Aim of the exercise » Every entry below is to be copied word for word, with its pictures removed.

Extracted information »
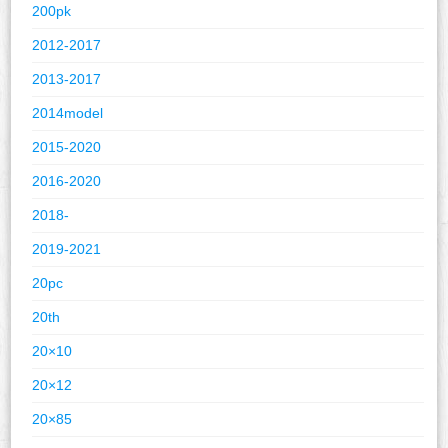
200pk
2012-2017
2013-2017
2014model
2015-2020
2016-2020
2018-
2019-2021
20pc
20th
20×10
20×12
20×85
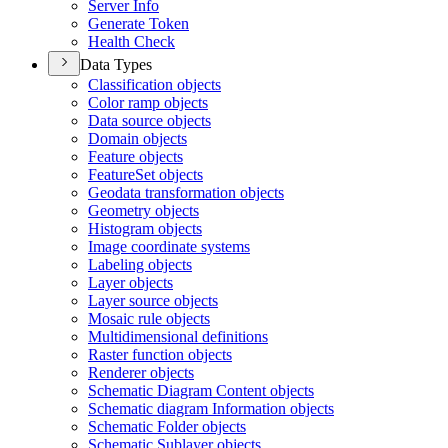
Server Info
Generate Token
Health Check
Data Types
Classification objects
Color ramp objects
Data source objects
Domain objects
Feature objects
Feature
Set objects
Geodata transformation objects
Geometry objects
Histogram objects
Image coordinate systems
Labeling objects
Layer objects
Layer source objects
Mosaic rule objects
Multidimensional definitions
Raster function objects
Renderer objects
Schematic Diagram Content objects
Schematic diagram Information objects
Schematic Folder objects
Schematic Sublayer objects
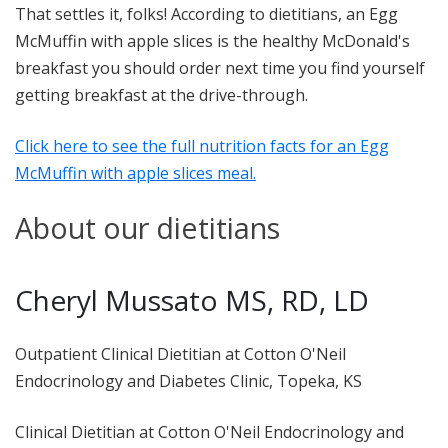
That settles it, folks! According to dietitians, an Egg
McMuffin with apple slices is the healthy McDonald's
breakfast you should order next time you find yourself
getting breakfast at the drive-through.
Click here to see the full nutrition facts for an Egg
McMuffin with apple slices meal.
About our dietitians
Cheryl Mussato MS, RD, LD
Outpatient Clinical Dietitian at Cotton O'Neil
Endocrinology and Diabetes Clinic, Topeka, KS
Clinical Dietitian at Cotton O'Neil Endocrinology and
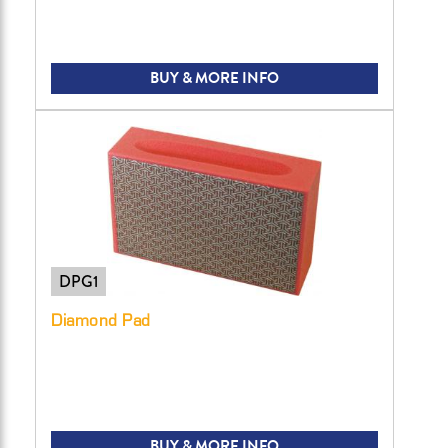
BUY & MORE INFO
DPG1
Diamond Pad
BUY & MORE INFO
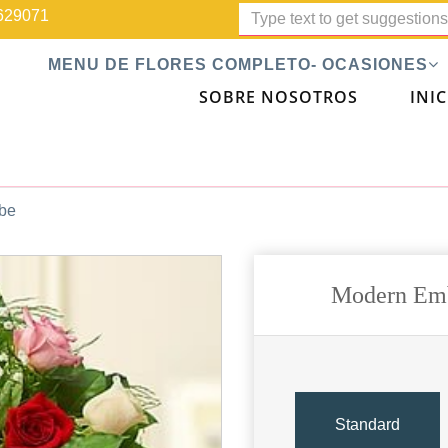
629071
MENU DE FLORES COMPLETO- OCASIONES
SOBRE NOSOTROS
INIC
ube
Modern Emb
Standard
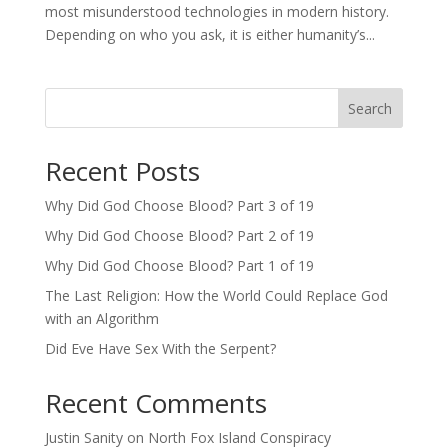
most misunderstood technologies in modern history.
Depending on who you ask, it is either humanity’s...
Search
Recent Posts
Why Did God Choose Blood? Part 3 of 19
Why Did God Choose Blood? Part 2 of 19
Why Did God Choose Blood? Part 1 of 19
The Last Religion: How the World Could Replace God
with an Algorithm
Did Eve Have Sex With the Serpent?
Recent Comments
Justin Sanity
on
North Fox Island Conspiracy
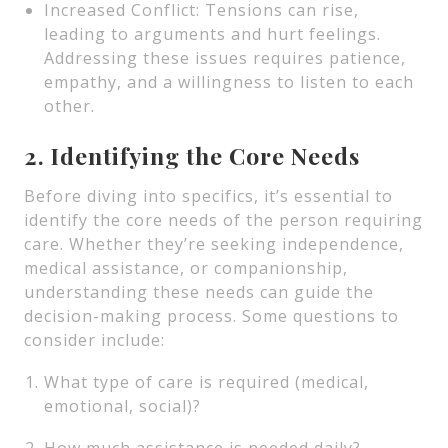
Increased Conflict: Tensions can rise,
leading to arguments and hurt feelings.
Addressing these issues requires patience,
empathy, and a willingness to listen to each
other.
2. Identifying the Core Needs
Before diving into specifics, it’s essential to
identify the core needs of the person requiring
care. Whether they’re seeking independence,
medical assistance, or companionship,
understanding these needs can guide the
decision-making process. Some questions to
consider include:
What type of care is required (medical,
emotional, social)?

Exercise solution »
200pk
2012-2017
2013-2017
2014model
2015-2020
2016-2020
2018-
2019-2021
20pc
20th
20×10
20×12
20×85
Server Info
Generate Token
Health Check
Data Types
Classification objects
Color ramp objects
Data source objects
Domain objects
Feature objects
Feature
Set objects
Geodata transformation objects
Geometry objects
Histogram objects
Image coordinate systems
Labeling objects
Layer objects
Layer source objects
Mosaic rule objects
Multidimensional definitions
Raster function objects
Renderer objects
Schematic Diagram Content objects
Schematic diagram Information objects
Schematic Folder objects
Schematic Sublayer objects
That settles it, folks! According to dietitians, an Egg
McMuffin with apple slices is the healthy McDonald's
breakfast you should order next time you find yourself
getting breakfast at the drive-through.
Click here to see the full nutrition facts for an Egg
McMuffin with apple slices meal.
About our dietitians
Cheryl Mussato MS, RD, LD
Outpatient Clinical Dietitian at Cotton O'Neil
Endocrinology and Diabetes Clinic, Topeka, KS
Clinical Dietitian at Cotton O'Neil Endocrinology and
BUY & MORE INFO
DPG1
Diamond Pad
BUY & MORE INFO
629071
MENU DE FLORES COMPLETO- OCASIONES
SOBRE NOSOTROS
INIC
ube
Modern Emb
Standard
most misunderstood technologies in modern history.
Depending on who you ask, it is either humanity’s...
Search
Recent Posts
Why Did God Choose Blood? Part 3 of 19
Why Did God Choose Blood? Part 2 of 19
Why Did God Choose Blood? Part 1 of 19
The Last Religion: How the World Could Replace God
with an Algorithm
Did Eve Have Sex With the Serpent?
Recent Comments
Justin Sanity
on
North Fox Island Conspiracy
Increased Conflict: Tensions can rise,
leading to arguments and hurt feelings.
Addressing these issues requires patience,
empathy, and a willingness to listen to each
other.
2. Identifying the Core Needs
Before diving into specifics, it’s essential to
identify the core needs of the person requiring
care. Whether they’re seeking independence,
medical assistance, or companionship,
understanding these needs can guide the
decision-making process. Some questions to
consider include:
What type of care is required (medical,
emotional, social)?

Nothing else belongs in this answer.